Misalnya Pak Mahfud yang membuat penegakan hak sipil dan politik yang lebih konservatif di bawah kepemimpinannya. Akan tetapi untuk kasus-kasus yang lain, semisal kasus yang menyangkut administrasi negara, putusan MK di bawah Pak Mahfud cukup progresif. Lantas apakah Pak Mahfud bukan termasuk judicial heroes? Saya lihat tidak begitu. Masing-masing Ketua MK punya prioritas yang berbeda.

 

Dari mana gagasan soal judicial heroes berasal?

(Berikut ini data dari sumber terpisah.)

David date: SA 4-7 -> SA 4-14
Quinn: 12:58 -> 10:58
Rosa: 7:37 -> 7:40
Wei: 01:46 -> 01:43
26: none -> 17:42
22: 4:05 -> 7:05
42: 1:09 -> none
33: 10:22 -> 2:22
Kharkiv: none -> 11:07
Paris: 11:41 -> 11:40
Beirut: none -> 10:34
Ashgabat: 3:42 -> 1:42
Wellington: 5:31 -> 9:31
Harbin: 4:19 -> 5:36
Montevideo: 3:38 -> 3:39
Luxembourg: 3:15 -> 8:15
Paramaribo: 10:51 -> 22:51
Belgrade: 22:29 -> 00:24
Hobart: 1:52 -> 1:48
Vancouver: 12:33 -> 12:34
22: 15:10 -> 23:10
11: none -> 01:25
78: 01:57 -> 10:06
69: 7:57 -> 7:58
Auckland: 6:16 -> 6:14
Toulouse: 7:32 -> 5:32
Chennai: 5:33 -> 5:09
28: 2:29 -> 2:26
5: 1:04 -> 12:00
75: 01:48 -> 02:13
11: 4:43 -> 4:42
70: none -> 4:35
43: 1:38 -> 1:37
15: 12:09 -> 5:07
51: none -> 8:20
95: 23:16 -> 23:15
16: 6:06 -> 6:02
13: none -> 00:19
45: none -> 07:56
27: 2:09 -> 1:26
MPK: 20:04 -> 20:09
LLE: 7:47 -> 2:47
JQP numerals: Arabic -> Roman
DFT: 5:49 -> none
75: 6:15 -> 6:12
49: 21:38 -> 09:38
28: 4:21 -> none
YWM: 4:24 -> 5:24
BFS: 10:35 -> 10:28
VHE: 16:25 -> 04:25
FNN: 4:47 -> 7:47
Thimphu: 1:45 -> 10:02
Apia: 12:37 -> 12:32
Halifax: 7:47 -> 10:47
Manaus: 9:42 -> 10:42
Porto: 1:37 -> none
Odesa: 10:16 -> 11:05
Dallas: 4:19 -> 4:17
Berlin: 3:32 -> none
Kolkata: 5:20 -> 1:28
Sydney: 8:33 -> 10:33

Ada konsep judicial activism dan judicial restraint yang berkembang di Amerika Serikat pada tahun 60an dan 70an. Tapi sekarang sudah agak ketinggalan karena para akademisi, pengamat, dan peneliti hukum di Barat sudah meninggalkan teori itu. Mereka sudah menggunakan pendekatan yang berbeda. Menurut saya sudah agak terbatas untuk menggunakan teori tersebut dalam kasus Indonesia. Misalnya sulit untuk memetakan sosok seperti Pak Jimly atau Pak Mahfud berdasarkan teori judicial activism dan judicial restraint.

 

Seperti yang saya kemukakan tadi, beberapa pengamat kesulitan menggunakan teori itu untuk kasus Indonesia. Maka saya ingin menggunakan teori baru. Teori judicial heroes bukan ide orisinal saya. Ide ini hasil diskusi dengan beberapa profesor. Profesor Mark Thusnet dari Harvard Law School adalah orang pertama yang memberikan ide pada saya tentang heroic court. Kemudian Professor Cass Sunstein, juga dari Harvard Law School menulis buku tentang berbagai macam hakim: heroes, burkean, dan judicial solider. Sunstein membedakan antara conservative heroes dan liberal heroes. Kemudian dari hasil diskusi dan membaca pemikiran mereka, saya mengembangkan teori baru tentang judicial heroes.

 

Basis pemikiran saya adalah konsep pahlawan dari Aristoteles. Aristoteles dalam Nicomachean Ethics mengatakan ada dua model kepahlawanan yang berbasiskan two basic vitues: andrea (keberanian) dan sophrosune (keseimbangan/kehati-hatian). Model pertama diwakili oleh sosok pahlawan dalam mitologi Yunani Kuno, Achiles dan model kedua diwakili oleh sosok Odyseus. Berdasarkan pemikiran itu saya mengembangkan dua model heroisme: yang pertama saya sebut dengan model bold-aggressive hero dan yang kedua saya sebut prudential-minimalist hero. Teori ini yang kemudian saya terapkan untuk menganalisis kepemimpinan di Mahkamah Konstitusi.

 

Teori mengenai judicial heroes ini masih terus berkembang. Ada seminar di Hong Kong beberapa bulan lalu yang lebih memilih istilah towering judge untuk menyoroti para hakim yang menonjol. Saya sendiri lebih suka menggunakan istilah judicial heroes.